I chose not to get an EIN because I am comfortable giving my social security number to new clients and because I am not worried about anyone thinking I will sue them for employment benefits (blogging publicly about being a freelancer would probably make this sort of lawsuit difficult for me to win, anyway).
A business bank account, on the other hand, was something I really wanted. For starters, running all of my business earnings through a separate bank account will help create a narrative for the IRS that my sole proprietorship is a bonafide endeavor, thus giving more credibility to the expenses I mark off as tax deductions.
Further, having a separate account will help me keep better track of my business expenses. Instead of having to go back through my checking account to remember which of my purchases were for business items, I can rest easy knowing that everything I put on my business debit card went toward something I can deduct from my taxes.
When you’re thinking about opening a business checking account, there are basically three big things you need to consider: how much money you plan to keep in your account, whether you’ll want the bank to loan you money, and the relative convenience of each bank you are considering.

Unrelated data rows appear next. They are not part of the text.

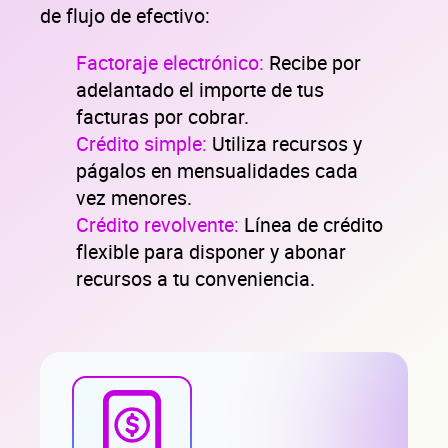
de flujo de efectivo:
Factoraje electrónico:
Recibe por
adelantado el importe de tus
facturas por cobrar.
Crédito simple:
Utiliza recursos y
págalos en mensualidades cada
vez menores.
Crédito revolvente:
Línea de crédito
flexible para disponer y abonar
recursos a tu conveniencia.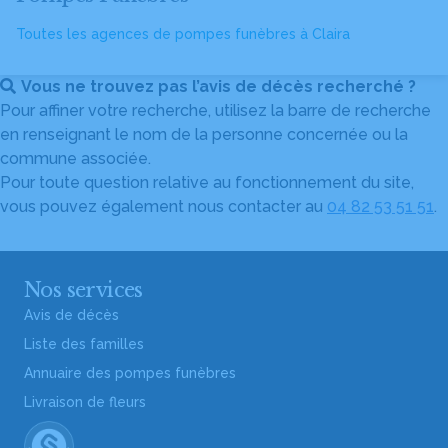
Toutes les agences de pompes funèbres à Claira
Vous ne trouvez pas l’avis de décès recherché ?
Pour affiner votre recherche, utilisez la barre de recherche
en renseignant le nom de la personne concernée ou la
commune associée.
Pour toute question relative au fonctionnement du site,
vous pouvez également nous contacter au
04 82 53 51 51
.
Nos services
Avis de décès
Liste des familles
Annuaire des pompes funèbres
Livraison de fleurs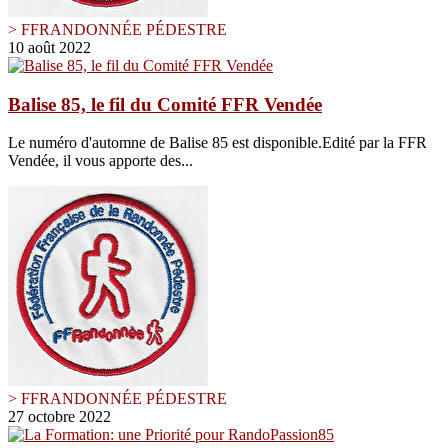
> FFRANDONNÉE PÉDESTRE
10 août 2022
Balise 85, le fil du Comité FFR Vendée
Le numéro d'automne de Balise 85 est disponible.Edité par la FFR
Vendée, il vous apporte des...
> FFRANDONNÉE PÉDESTRE
27 octobre 2022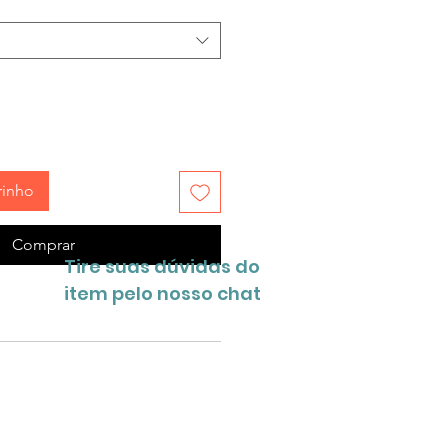
rinho
Comprar
Tire suas dúvidas do
item pelo nosso chat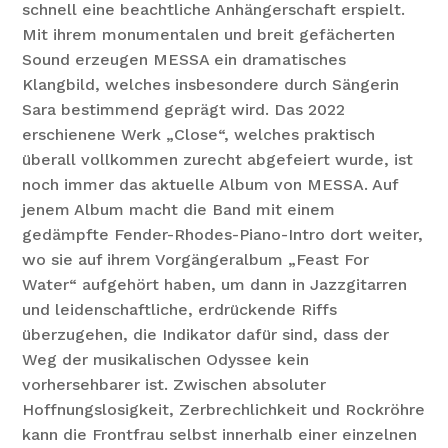
schnell eine beachtliche Anhängerschaft erspielt.
Mit ihrem monumentalen und breit gefächerten
Sound erzeugen MESSA ein dramatisches
Klangbild, welches insbesondere durch Sängerin
Sara bestimmend geprägt wird. Das 2022
erschienene Werk „Close“, welches praktisch
überall vollkommen zurecht abgefeiert wurde, ist
noch immer das aktuelle Album von MESSA. Auf
jenem Album macht die Band mit einem
gedämpfte Fender-Rhodes-Piano-Intro dort weiter,
wo sie auf ihrem Vorgängeralbum „Feast For
Water“ aufgehört haben, um dann in Jazzgitarren
und leidenschaftliche, erdrückende Riffs
überzugehen, die Indikator dafür sind, dass der
Weg der musikalischen Odyssee kein
vorhersehbarer ist. Zwischen absoluter
Hoffnungslosigkeit, Zerbrechlichkeit und Rockröhre
kann die Frontfrau selbst innerhalb einer einzelnen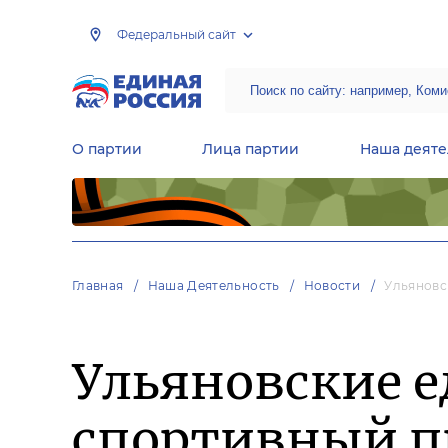
Федеральный сайт
О партии
Лица партии
Наша деяте
Центральная общественная приемная Председателя партии «Единая Россия»
Народная программа «Единой России»
Региональные общ
Руководящий состав Межрегиональных координационных советов
Центральная контрольная комиссия партии
Главная
Наша Деятельность
Новости
Ульяновс
Ульяновские 
спортивный п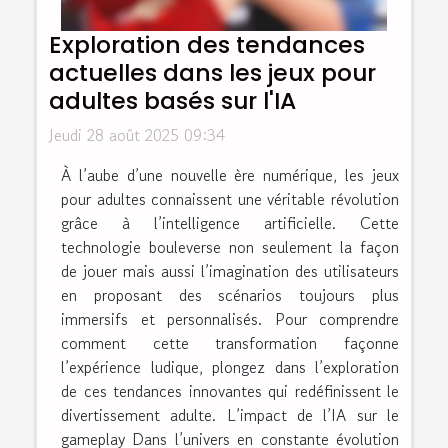
Exploration des tendances
actuelles dans les jeux pour
adultes basés sur l'IA
Jeudi 28 août 2025 09:34
À l’aube d’une nouvelle ère numérique, les jeux
pour adultes connaissent une véritable révolution
grâce à l’intelligence artificielle. Cette
technologie bouleverse non seulement la façon
de jouer mais aussi l’imagination des utilisateurs
en proposant des scénarios toujours plus
immersifs et personnalisés. Pour comprendre
comment cette transformation façonne
l’expérience ludique, plongez dans l’exploration
de ces tendances innovantes qui redéfinissent le
divertissement adulte. L’impact de l’IA sur le
gameplay Dans l’univers en constante évolution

The most important thing is really whether you want a bank to loan you money. If you do, you’ll want to do due diligence shopping around for one that might be willing to give you a credit line at a low interest rate. Otherwise, most major banks are fairly similar in that they offer checking accounts that are free so long as you keep a certain amount of money in them.
Since my business doesn’t require the sort of investments that would necessitate a loan, I chose to open an account with Chase on the grounds that the bank has a location close to my apartment and I already have a Chase credit card.
The account I opened is free so long as I keep a minimum daily balance of $1,500 — otherwise, it’s $10 a month — and I am allowed to make 200 transactions and $7,500 in cash deposits each month. Since I don’t expect to be paid 200 times a month and none of my customers pay cash, I don’t foresee either of these limits to be much of a problem. Chase offers other types of checking accounts with higher transaction and cash deposit limits, but you need to keep at least $50,000 in your account at all times in order for them to be free.
I also opened up a free business savings account to hold the money I am setting aside for taxes and applied for a business credit card so that I can get rewards points when I make business-related purchases (I’m currently in the market for a new smartphone). The whole process was pretty smooth and took about an hour from start to finish.
As a tip, once you’ve set up your own business checking account, you’ll want to log in online to set up an easy method of making transfers between your personal and business accounts. You should also give your new account and routing numbers to any clients that pay you via direct deposit, this way your money goes directly to your business account.
Once you’ve done that, you should be all set. Congratulations to us on our officially registered businesses and super professional business bank accounts!